Я останавливаюсь на этом слове: мужчина.
Оз — мужчина. Крепкий, сексуальный, смешной, талантливый, умный мужчина.
Чья щека касается изгиба моей шеи, шелковистые пряди волос на его великолепной голове щекочут мой нос, когда я наклоняю шею, чтобы помочь ему.
Он действительно огромен.
Я задыхаюсь, когда его торс изгибается, и он переворачивается, пытаясь найти больше места, меняет позицию, носом зарываясь в мою грудь. Его громоздкие, татуированные руки опускаются мне на талию, чтобы было удобнее, не зная куда деть руки, я обвиваю его спину.
— Расслабься, Джимбо. Это просто сон, — шепчет он в изгиб моей шеи, руки сжимают мою талию. Его горячее дыхание ласкает мою ключицу.
— И это нормально, прикоснуться ко мне.
Он прав; мне нужно расслабиться.
Я позволяю себе на мгновение оценить его, свернувшегося на своем месте, наклонившегося ко мне. Обнимающего меня, действительно, обнимающего меня, как его любимого плюшевого медведя. Его запах атакует меня: перечная мята, мужественный шампунь. Чистота. Самец.
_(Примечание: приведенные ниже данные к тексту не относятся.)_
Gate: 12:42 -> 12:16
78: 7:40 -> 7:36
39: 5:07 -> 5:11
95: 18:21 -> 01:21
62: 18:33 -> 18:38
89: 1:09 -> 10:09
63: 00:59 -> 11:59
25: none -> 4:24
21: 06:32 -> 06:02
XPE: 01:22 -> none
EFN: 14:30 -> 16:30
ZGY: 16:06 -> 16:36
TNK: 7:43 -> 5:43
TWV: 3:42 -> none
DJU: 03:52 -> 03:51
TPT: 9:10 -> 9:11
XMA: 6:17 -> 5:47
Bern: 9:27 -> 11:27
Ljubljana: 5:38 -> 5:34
Мой рот наполниться слюной, и все тело изнывает от жажды.
Его запах заставляет меня испытывать жажду.
Мягкая хлопчатобумажная рубашка с короткими рукавами обнажает мощные руки. Черные татуировки покрывают весь левый бицепс, охватывают его предплечье и заканчиваются на запястье. Его руки большие, мозолистые. Рабочие руки.
Эти руки о многом могут рассказать. Они твердые. И… надежные.
Они причиняют боль.
Приносят удовольствие.
Медленно, самопроизвольно, мои ладони очерчивают его дельтовидные мышцы, скользят по гладкой ткани его рубашки в одном томном движении, запоминая жесткую плоскость внизу. Подушечками пальцев с любопытством прослеживают каждую кривую, изучая ее форму.
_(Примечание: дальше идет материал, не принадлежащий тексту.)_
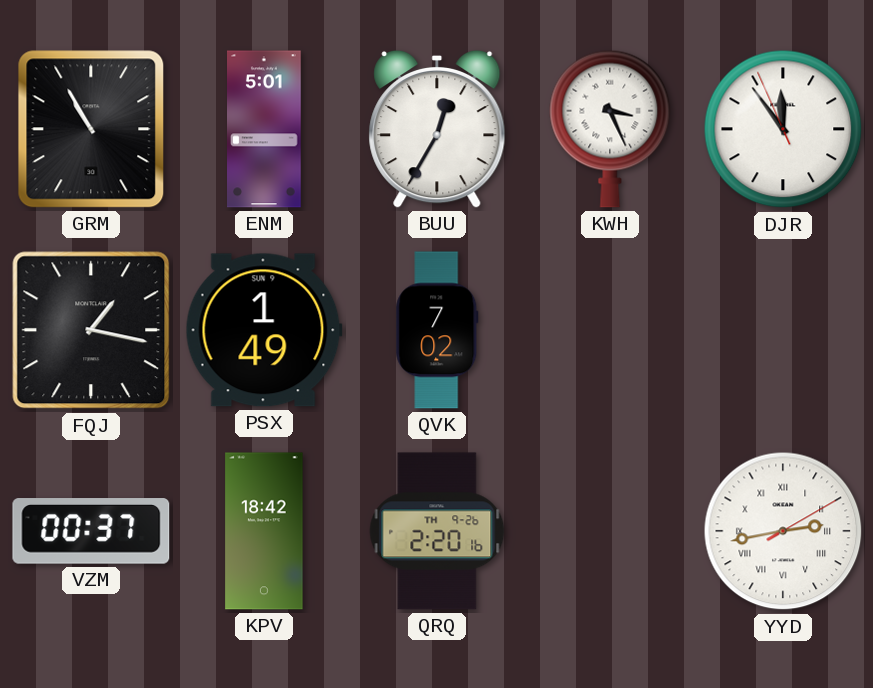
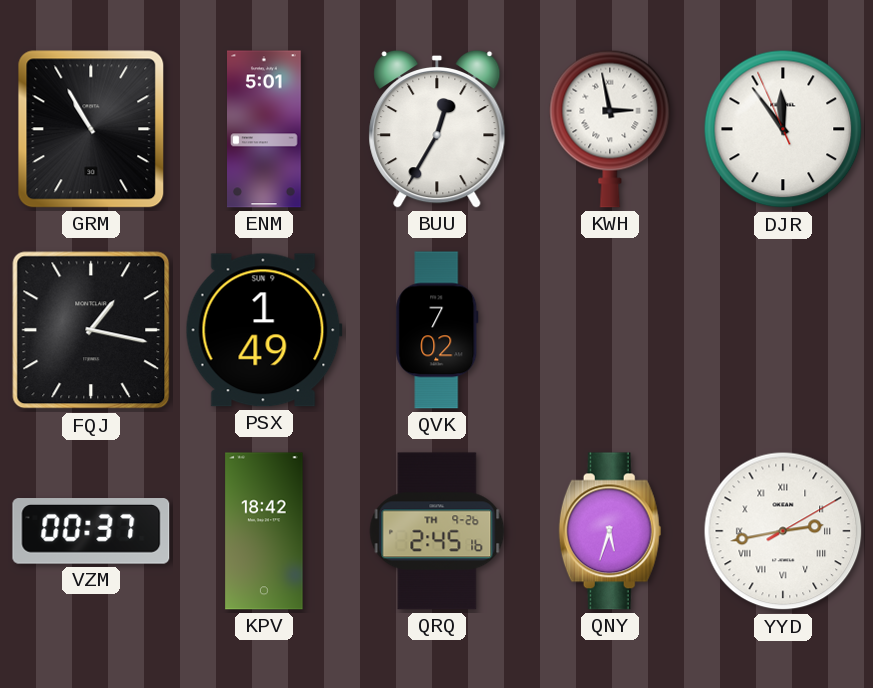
KWH: 3:26 -> 2:58
QRQ: 2:20 -> 2:45
QNY: none -> 5:33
Теми же кончиками пальцев поглаживаю мускулистую толстую шею. Разминая. Массируя.
Запоминая.
— Черт, Джим, как приятно, — хрипит он в скомканную толстовку, все еще зажатую между нами.
— Спи, Освальд, — я хмурюсь в его волосы, чувствуя большее к нему в этот момент, чем я позволила себе признать.
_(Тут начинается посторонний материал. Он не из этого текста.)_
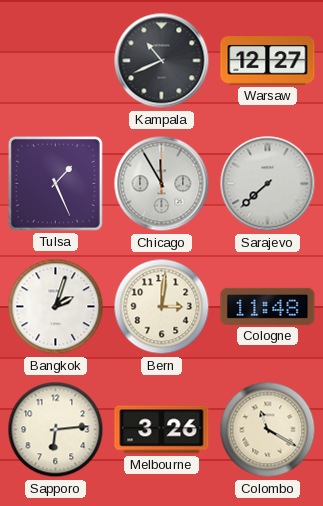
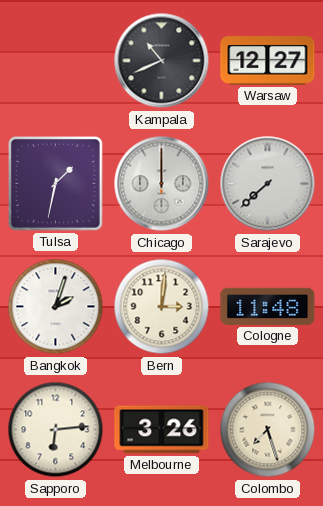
Tulsa: 1:26 -> 1:32
Chicago: 11:55 -> 12:00
Colombo: 11:20 -> 7:27
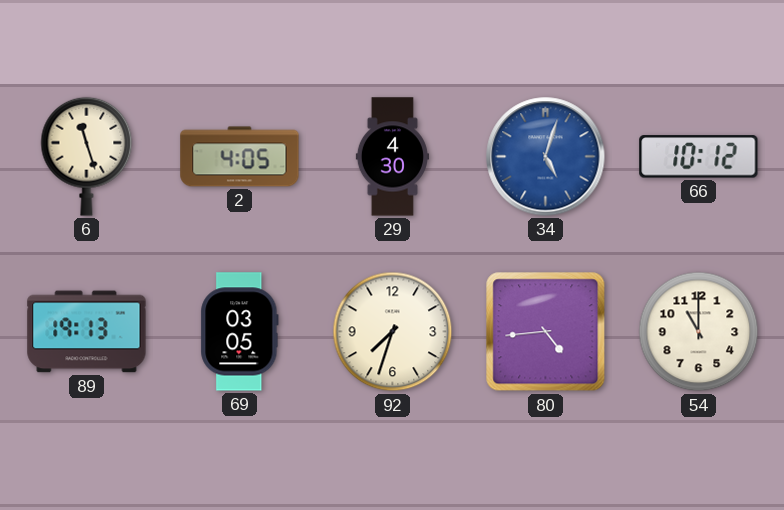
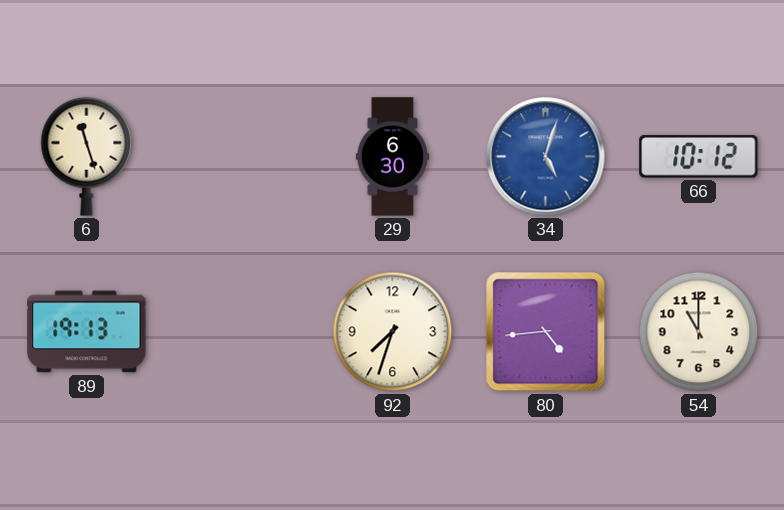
2: 4:05 -> none
29: 4:30 -> 6:30
69: 03:05 -> none
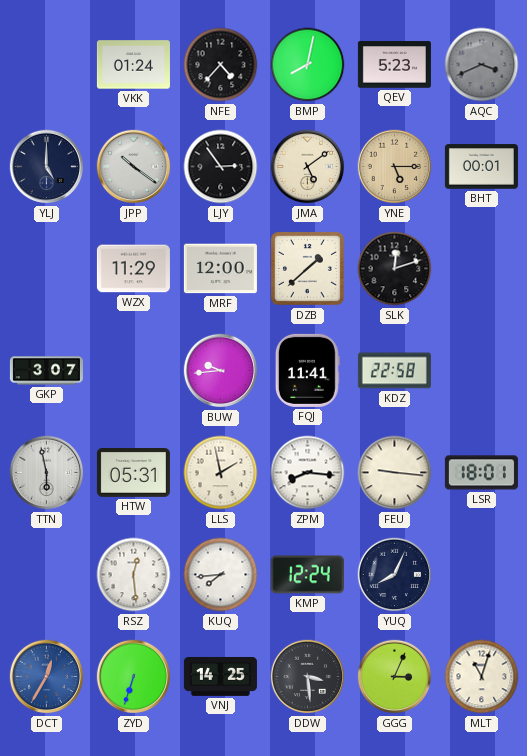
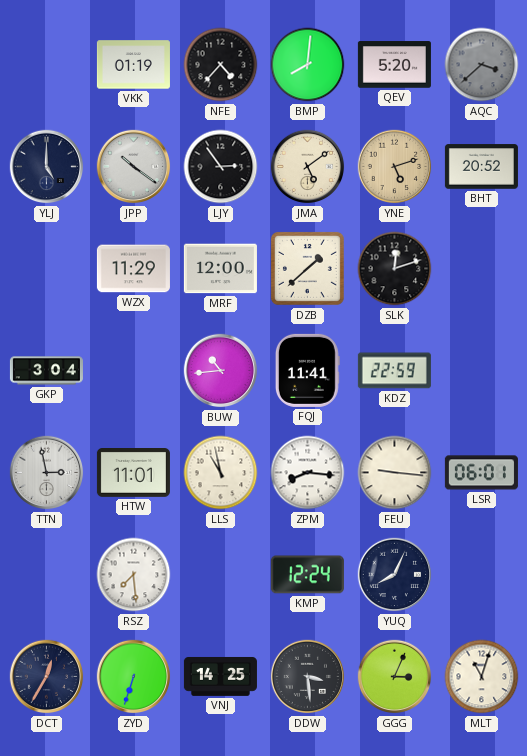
VKK: 01:24 -> 01:19
BMP: 8:02 -> 8:01
QEV: 5:23 -> 5:20
AQC: 3:41 -> 3:38
YNE: 5:15 -> 5:12
BHT: 00:01 -> 20:52
GKP: 3:07 -> 3:04
BUW: 9:44 -> 10:44
KDZ: 22:58 -> 22:59
TTN: 5:58 -> 2:58
HTW: 05:31 -> 11:01
LLS: 1:58 -> 10:58
LSR: 18:01 -> 06:01
RSZ: 12:29 -> 7:29
KUQ: 7:44 -> none
DCT dial: blue -> navy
Я знаю больше этого. Этот парень — пропитан избытком тестостерона; он противоположность тому, что я ищу, несмотря на то, что сама до конца не осознаю, чего хочу.
Он спит с кем попало. Он бессердечный. Грубый. Невоспитанный. Равнодушный.
Совершенно неподходящий.
Я задумчиво, смотрю на шевелюру его волос, сопротивляясь желанию вдохнуть. Несмотря ни на что, я ловлю опьяняющий запах его шампуня — на самом деле, это мойшампунь, потому что он украл его — и закрываю глаза, смакуя различия между нами.
Его твердость против моей мягкости. Его откровенность в отношениях против моего такта. Его мужественность против моей...
Святое дерьмо, мне надо потрахаться.
Но Себастьян Осборн — последнее, что мне нужно. Последний человек, кому я могу позволить... уложить себя.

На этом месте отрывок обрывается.